Compared to well-optimized HTTP/1 (e.g. using minified CSS and sprite-sheets), sure. Compared to most HTTP/1 deployments, though: no. HTTP/2 gives you tons of advantages "for free" that you need build-time processes to attain in HTTP/1. With HTTP/2, you can do "the naive thing" that'd you'd have done on the 1995 Web in Notepad, and it'll be the optimal thing.
Also, HTTP/2 means less OS packet-switching overhead server-side if you have ancillary connections (e.g. websockets) open against the host, since those also get muxed into the same carrier socket.
Also, mobile clients wake up less, because there's only one TCP socket to do idle-keepalive on.

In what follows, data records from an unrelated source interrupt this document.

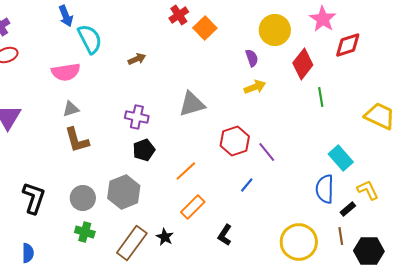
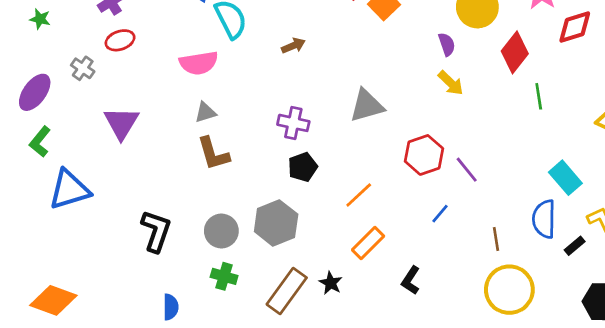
yellow arrow: (255, 87) -> (451, 83), turned 65
brown line: (341, 236) -> (496, 239), moved
blue semicircle: (28, 253) -> (171, 307), moved

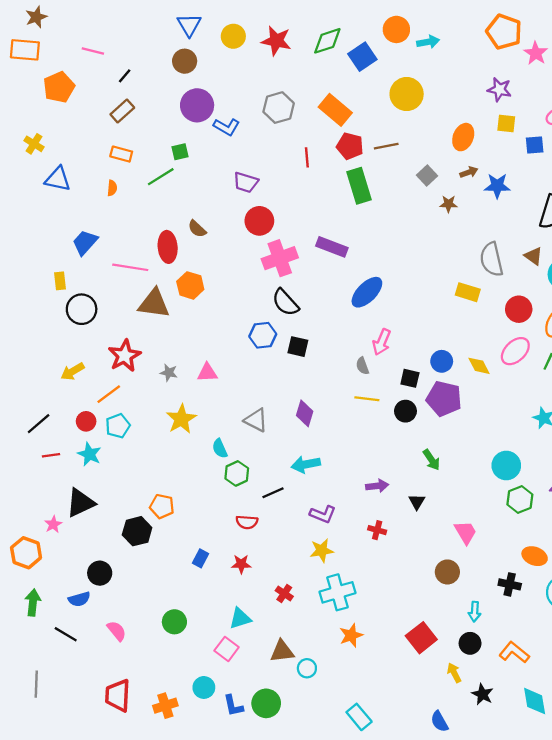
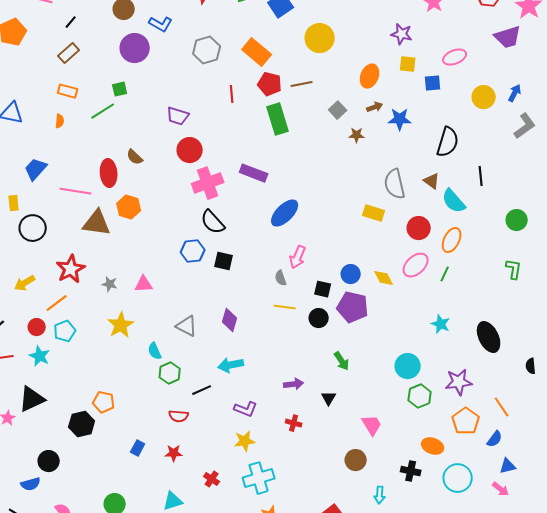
blue L-shape: (227, 127) -> (161, 24), moved

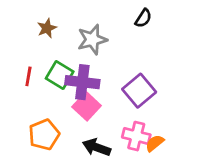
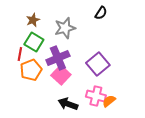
green square: (60, 75) -> (34, 42), moved
purple cross: (82, 82) -> (58, 58), turned -30
orange pentagon: (44, 135) -> (31, 70), moved

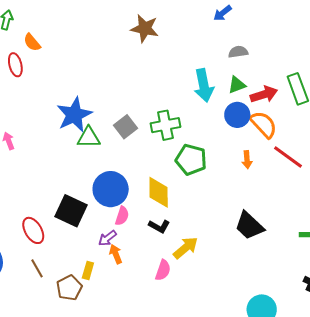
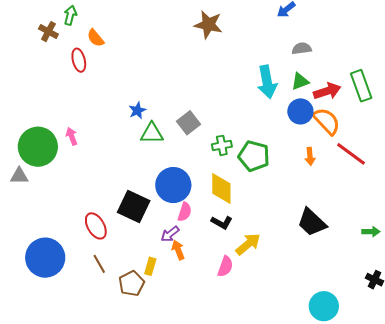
blue star: (74, 115) -> (137, 110), size x0.5
green cross: (165, 125) -> (222, 145), moved, size x0.7

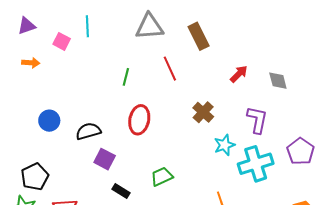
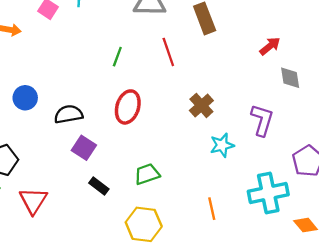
red arrow: (239, 74) -> (270, 46), moved
cyan cross: (256, 164) -> (268, 193), moved

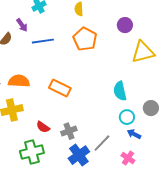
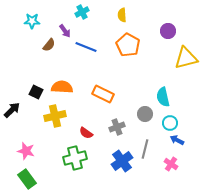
blue line: (43, 41) -> (86, 47), turned 30
gray circle: (151, 108) -> (145, 114), moved
gray cross: (69, 131) -> (117, 127), moved
gray line: (102, 143) -> (145, 149), turned -30

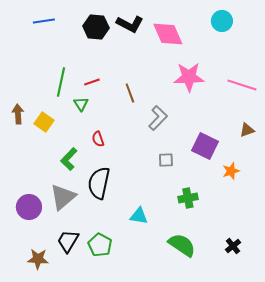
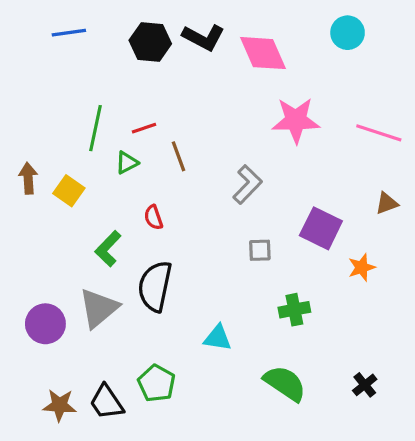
brown line: (130, 93) -> (178, 156), moved
green triangle: (81, 104) -> (127, 163), turned 35
black trapezoid: (68, 241) -> (106, 402), moved, turned -65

HTTP/2 also means that TCP's Nagling has more to work with, and so is less likely to end up needing to waste bandwidth on emitting many undersized packets—it can just pack N short requests into the same TCP jumbo frame, since they're all going to the same place.
I would also point out an indirect "advantage": HTTP/2 makes it cheaper to serve ads proxied through the first-party host (as HTTP/2 flows) than for the client to hit the third-party ad servers directly. People can still block the ads/trackers either way, but served inline to the origin like this, the people who don't block ads, will get a better experience.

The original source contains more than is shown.